┌─ SUPPLIED MATERIAL

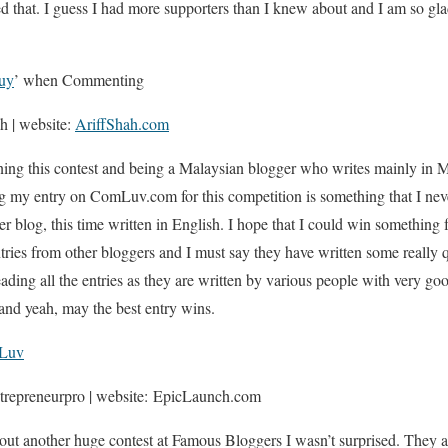
ted that. I guess I had more supporters than I knew about and I am so gl
uy
’ when Commenting
ah | website:
AriffShah.com
ning this contest and being a Malaysian blogger who writes mainly in M
ng my entry on ComLuv.com for this competition is something that I ne
r blog, this time written in English. I hope that I could win something f
tries from other bloggers and I must say they have written some really qu
ding all the entries as they are written by various people with very go
s and yeah, may the best entry wins.
Luv
repreneurpro | website: EpicLaunch.com
out another huge contest at Famous Bloggers I wasn’t surprised. They 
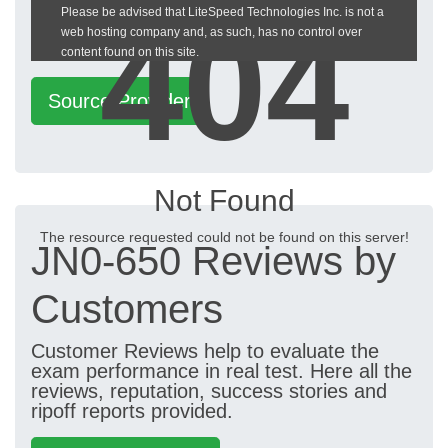
404
Please be advised that LiteSpeed Technologies Inc. is not a
heckeronline.de
web hosting company and, as such, has no control over
content found on this site.
Source Provider
Not Found
The resource requested could not be found on this server!
JN0-650 Reviews by
Customers
Customer Reviews help to evaluate the
exam performance in real test. Here all the
reviews, reputation, success stories and
ripoff reports provided.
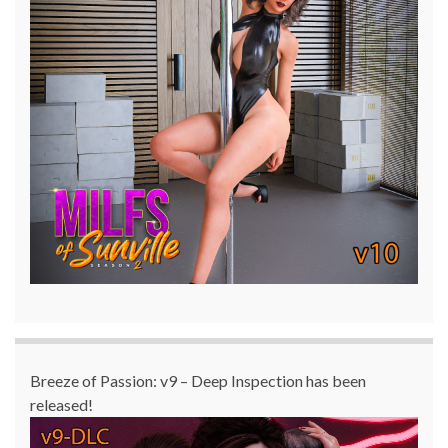
Breeze of Passion: v9 – Deep Inspection has been
released!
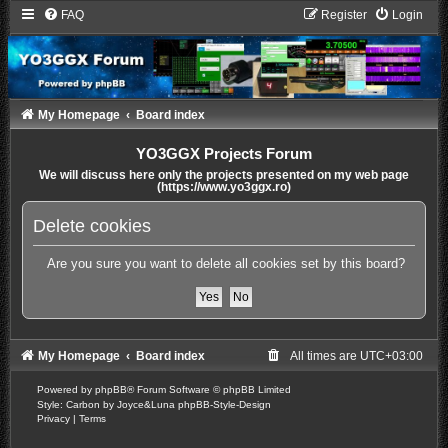
FAQ
Register
Login
My Homepage
Board index
YO3GGX Projects Forum
We will discuss here only the projects presented on my web page
(https://www.yo3ggx.ro)
Delete cookies
Are you sure you want to delete all cookies set by this board?
My Homepage
Board index
All times are
UTC+03:00
Powered by
phpBB
® Forum Software © phpBB Limited
Style: Carbon by Joyce&Luna
phpBB-Style-Design
Privacy
|
Terms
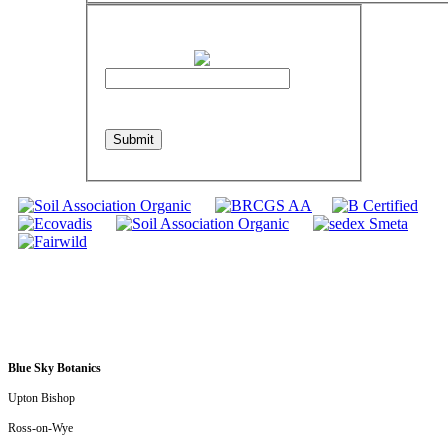
Please Enter the Text as Shown in the
Image Below
refresh
Submit
Blue Sky Botanics
Upton Bishop
Ross-on-Wye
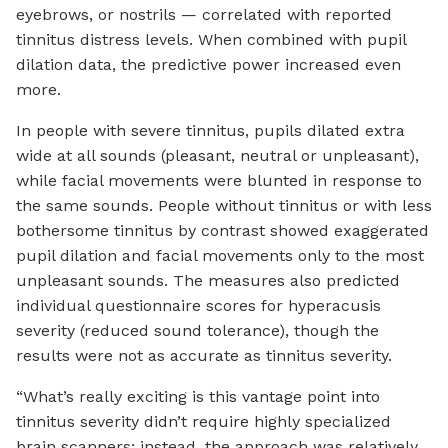
eyebrows, or nostrils — correlated with reported
tinnitus distress levels. When combined with pupil
dilation data, the predictive power increased even
more.
In people with severe tinnitus, pupils dilated extra
wide at all sounds (pleasant, neutral or unpleasant),
while facial movements were blunted in response to
the same sounds. People without tinnitus or with less
bothersome tinnitus by contrast showed exaggerated
pupil dilation and facial movements only to the most
unpleasant sounds. The measures also predicted
individual questionnaire scores for hyperacusis
severity (reduced sound tolerance), though the
results were not as accurate as tinnitus severity.
“What’s really exciting is this vantage point into
tinnitus severity didn’t require highly specialized
brain scanners; instead, the approach was relatively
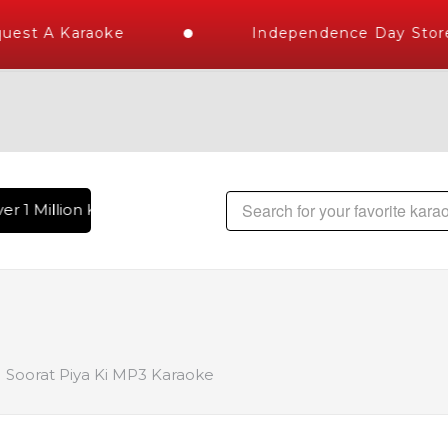
est A Karaoke
Independence Day Store 
r 1 Million Karaoke Songs Delivered , The World's Largest L
Soorat Piya Ki MP3 Karaoke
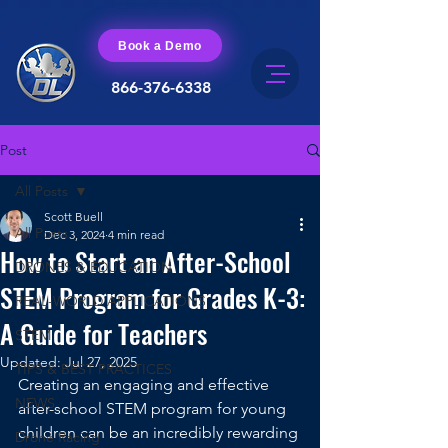
Book a Demo
866-376-6338
Post
All Posts
Scott Buell
All Posts
Dec 3, 2024
4 min read
How to Start an After-School
DRONES & EDUCATION
STEM Program for Grades K-3:
REAL-WORLD APPLICATIONS
A Guide for Teachers
STEM
Updated:
Jul 27, 2025
TIPS & BEST PRACTICES
Creating an engaging and effective 
NEWS
after-school STEM program for young 
children can be an incredibly rewarding 
Drone Racing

└─

→ **TASK TO COMPLETE**
Pictures do not belong in the copy. Repeat only the lines from the top of the records through the line containing "out another huge".

→ **EXPECTED ANSWER**
ted that. I guess I had more supporters than I knew about and I am so gl
uy
’ when Commenting
ah | website:
AriffShah.com
ning this contest and being a Malaysian blogger who writes mainly in M
ng my entry on ComLuv.com for this competition is something that I ne
r blog, this time written in English. I hope that I could win something f
tries from other bloggers and I must say they have written some really qu
ding all the entries as they are written by various people with very go
s and yeah, may the best entry wins.
Luv
repreneurpro | website: EpicLaunch.com
out another huge contest at Famous Bloggers I wasn’t surprised. They 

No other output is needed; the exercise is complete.